I’ve discovered something.
Something that, to be honest, I didn’t know needed discovering. Although, I suppose one could say all important discoveries begin that way.
Recently a video made it’s way around Face (as my friend Cynthia calls it. Most of us call it FaceBook. I think Face is much more awesome.) Why some videos attain this magical power and are shared by nearly every friend I know until I finally cave and watch to see what all the fuss is about is one of those mysteries of the Universe. But you all know what I’m talking about. It happens to you, too. Don’t deny it.
This video was of a very sweet couple, who struggled with infertility. And decided to adopt.

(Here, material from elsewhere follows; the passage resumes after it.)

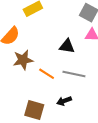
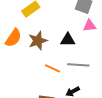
brown star: (23, 60) -> (38, 41), moved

They talk about their journey, and no doubt it is heart-rending and sad. Clearly they are a devoted couple who would make lovely parents. Their pain brings you to tears.
And then it shows them driving to the hospital.

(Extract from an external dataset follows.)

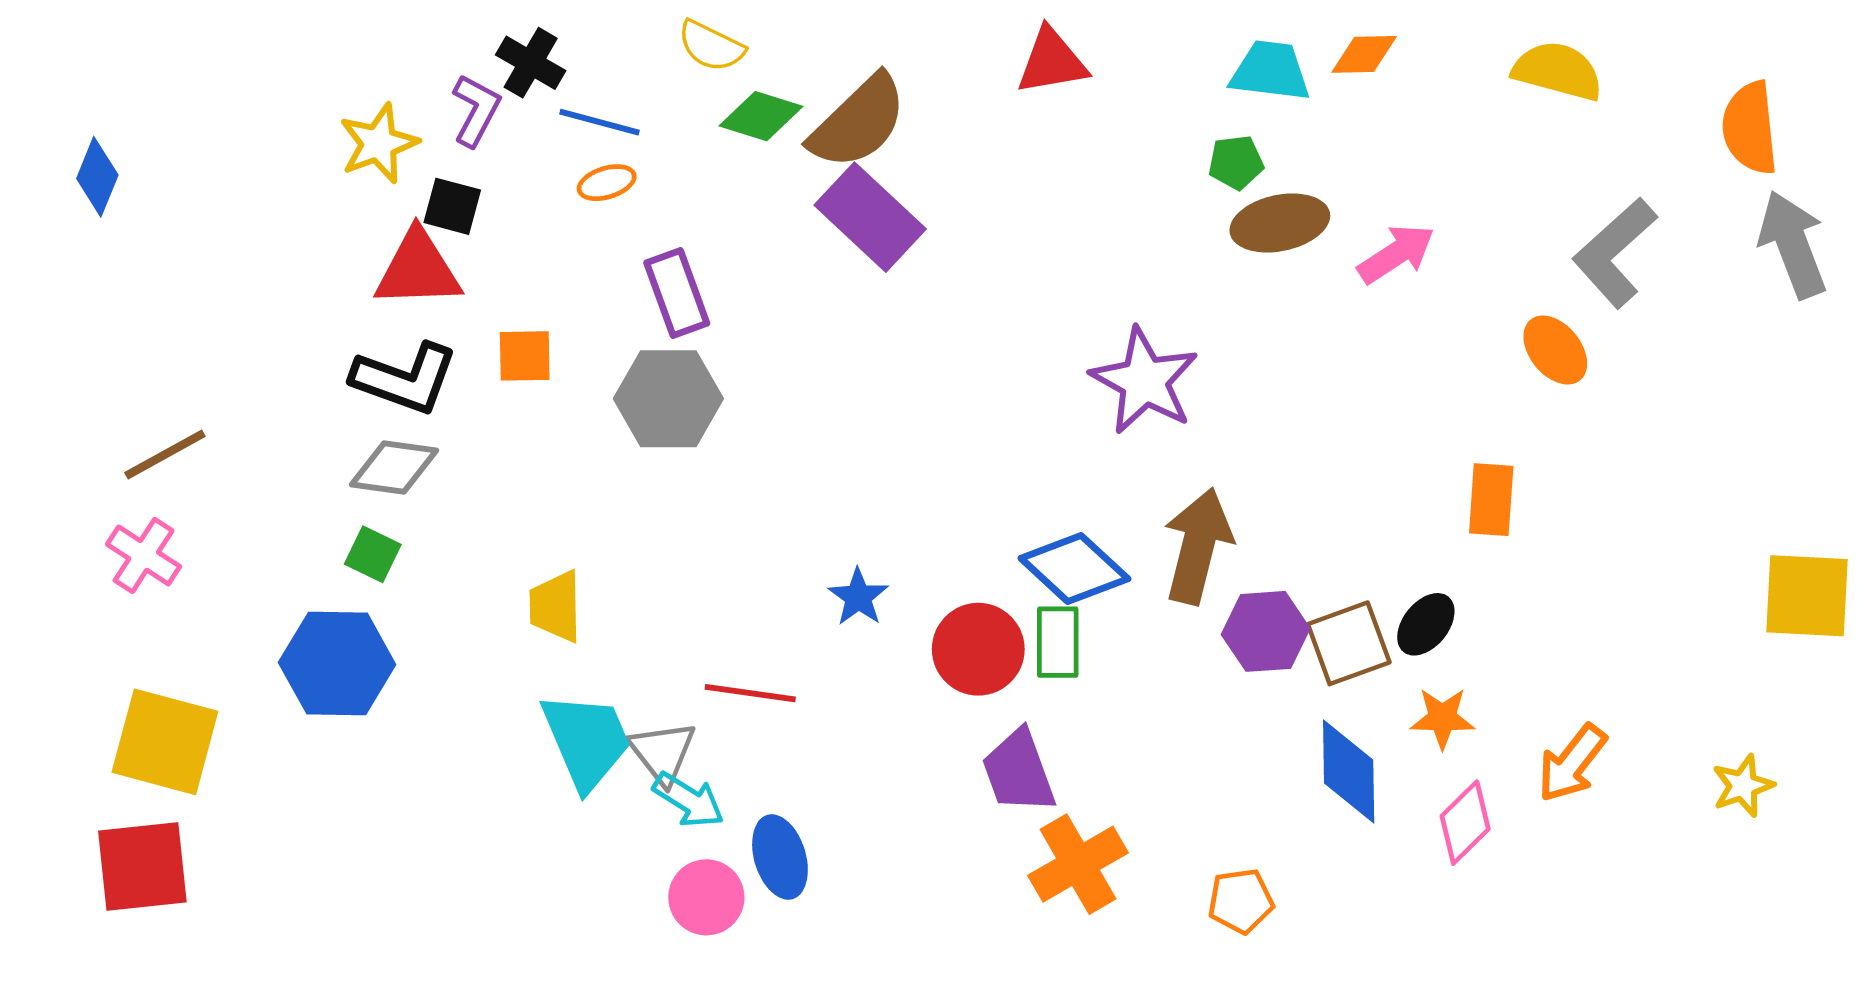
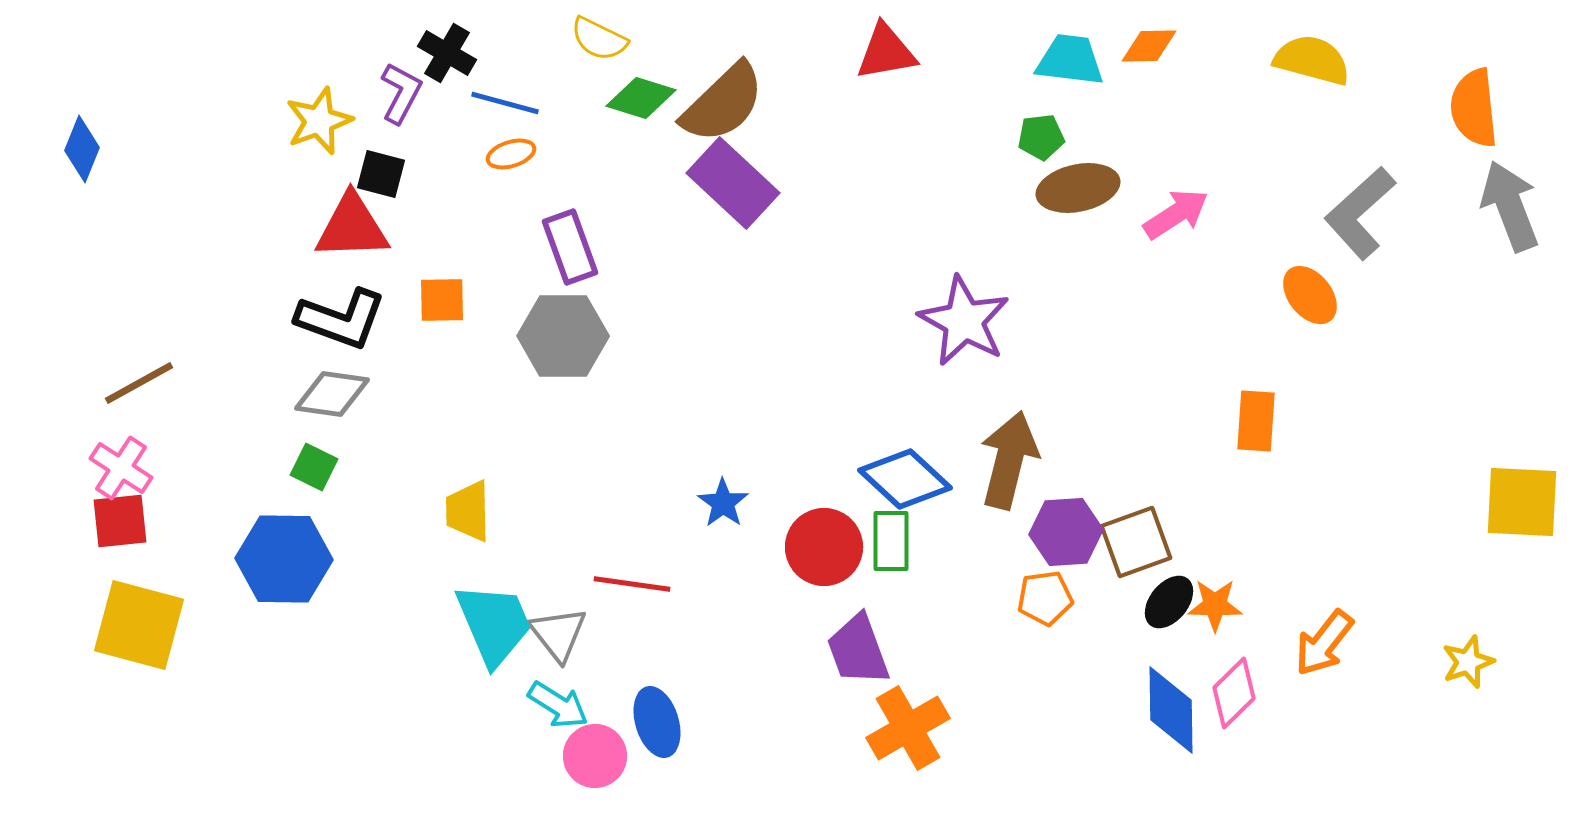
black ellipse: (1426, 624) -> (1169, 602), moved
blue diamond: (1349, 772) -> (1171, 710), moved
cyan arrow: (689, 800) -> (558, 705), moved
red square: (142, 866) -> (120, 521), moved, size x0.7
orange pentagon: (1241, 901) -> (1045, 598), moved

And waiting, nervously. Anxiously.
And meeting “their son.”
They hold him, weeping, proclaiming to the world that this boy is who they were waiting for. That he was a gift, from their Creator TO THEM. That he was meant to be their’s. That he was, essentially, the purpose behind their suffering. The reason for it all.
So many people prayed for you, they exclaim. They prayed for you to come be part of our family, they say. Our prayers were answered, they cry.

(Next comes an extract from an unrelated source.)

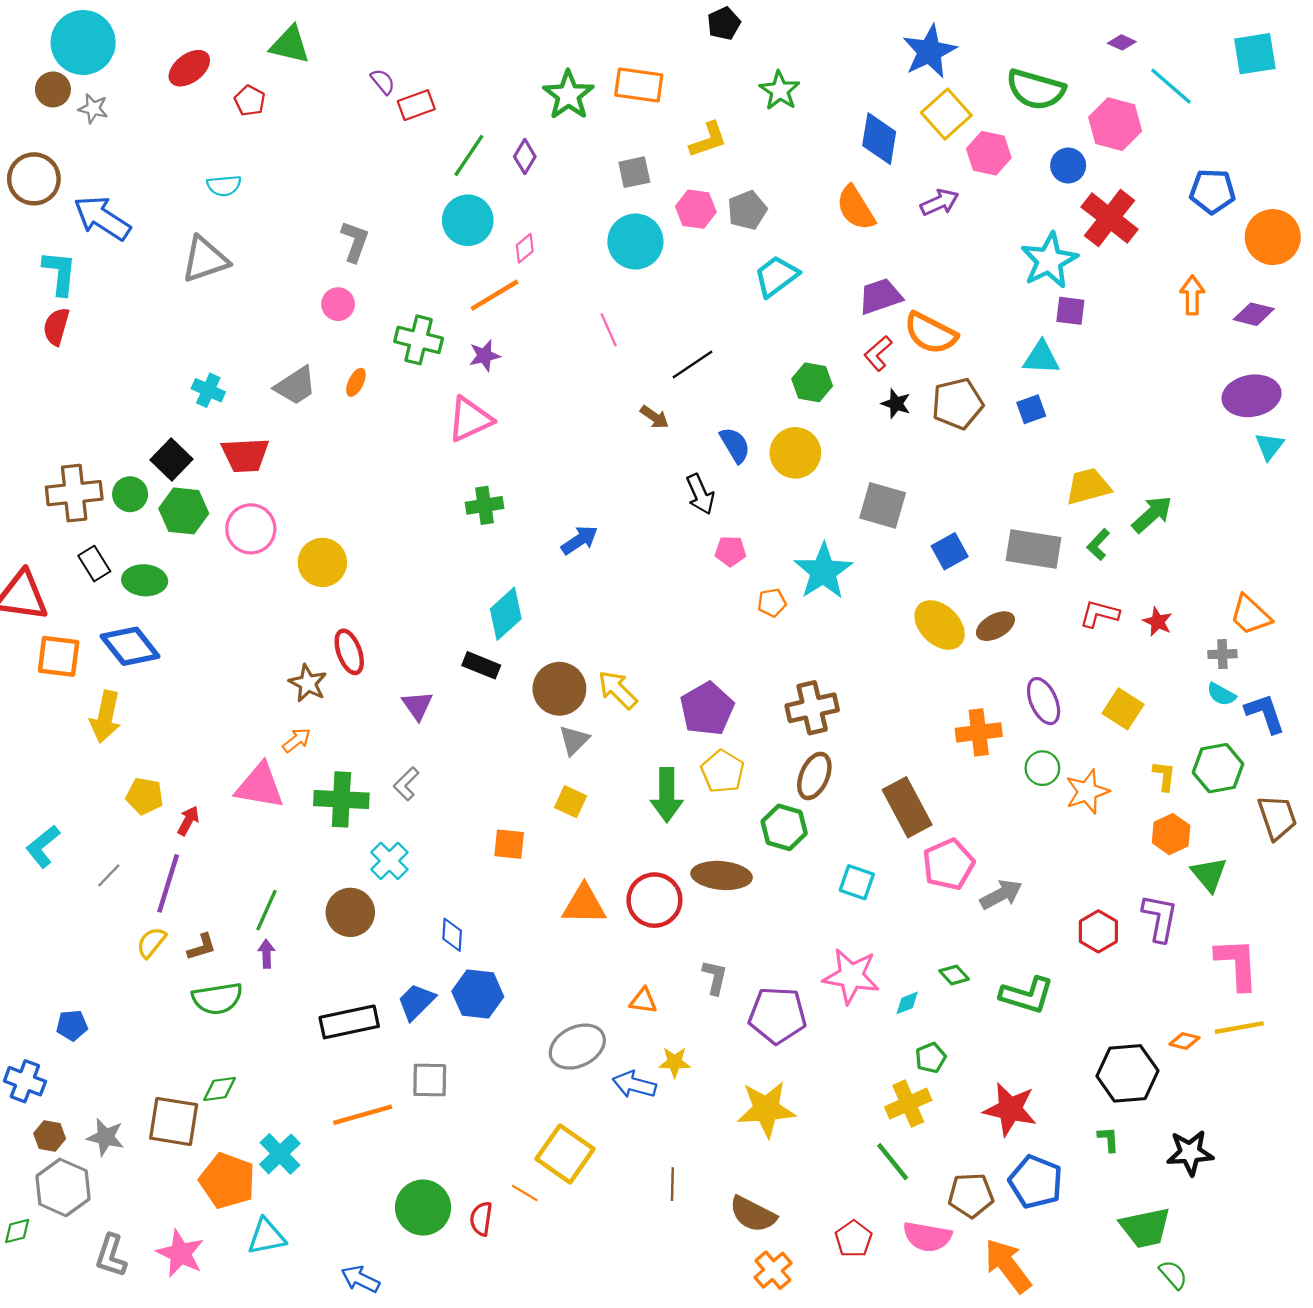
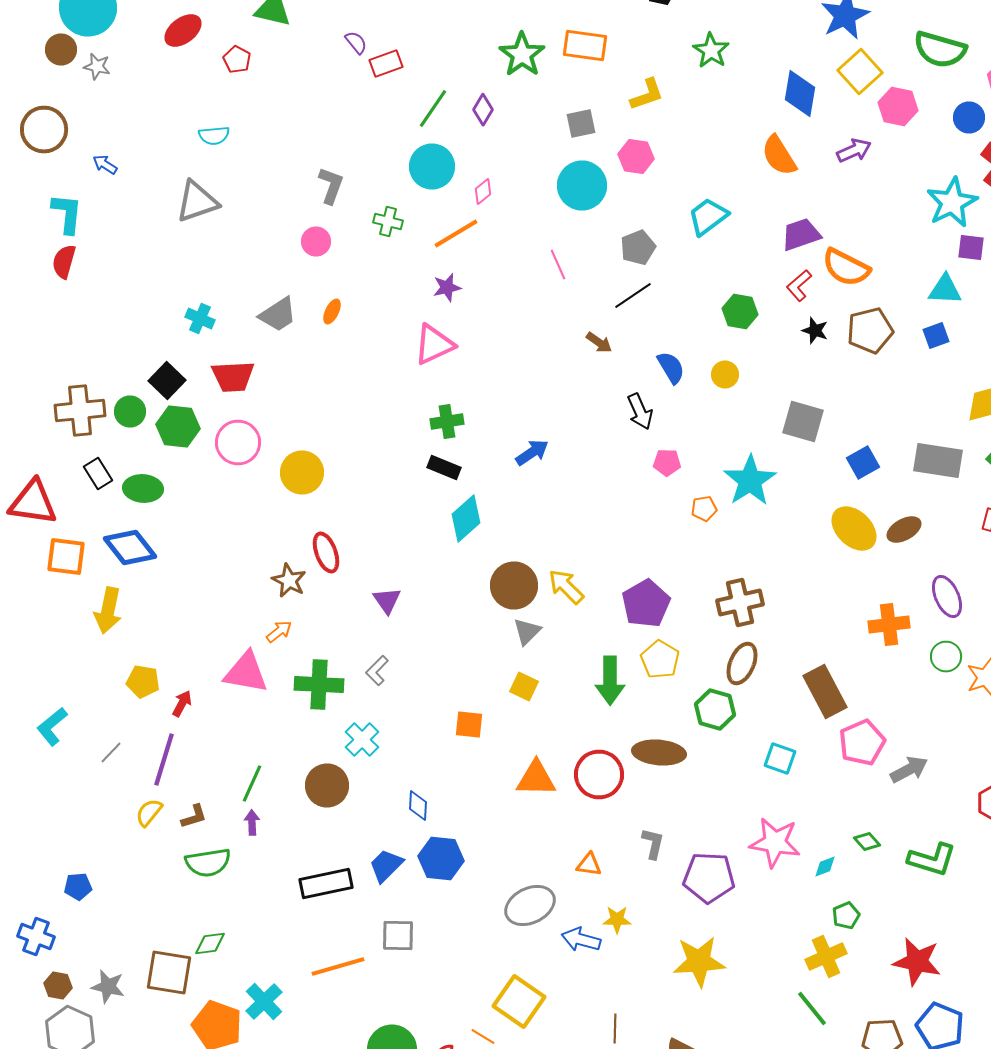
gray pentagon: (747, 210) -> (638, 248), moved
blue arrow: (102, 218) -> (105, 164), size x0.5
green cross: (419, 340) -> (388, 222), moved, size x0.7
yellow circle: (795, 453) -> (725, 374), size x0.6
black rectangle: (481, 665) -> (444, 468), moved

Now, I’m not sharing the video cause, don’t get me wrong, I am not about to knock this couple. At all. I am sure they are lovely people. And they are not unique in this message.
But the MESSAGE.
The Message. This message, repeated over and over and over again, that surrounds so much of adoption culture.……
It’s horribly. Terribly. Completely.
I didn’t realize it before. I did not understand it before. I couldn’t see it before.
How could I?
How could you?
The Truth is, however, this singular fact: Babies Belong With Their Mothers.
Before you get all up in my face about how “That’s not always possible” and extenuating circumstances and all the reasons why a child may not be with their birth-parents let me just say I know. I KNOW.
There are lots of reasons mothers and babies can’t stay together. I get that.
Some of them are social. Some of them are financial. Some of them are mysteries. Some of them are tragic.
I’m not judging birth mothers. And I’m not judging adoptive parents.
(Cause, Hello. That would be me.)
What I am saying is I have discovered something I think you cannot discover unless you live with a child who has experienced the trauma of separation from their first mother. Even if it was necessary. It was still trauma.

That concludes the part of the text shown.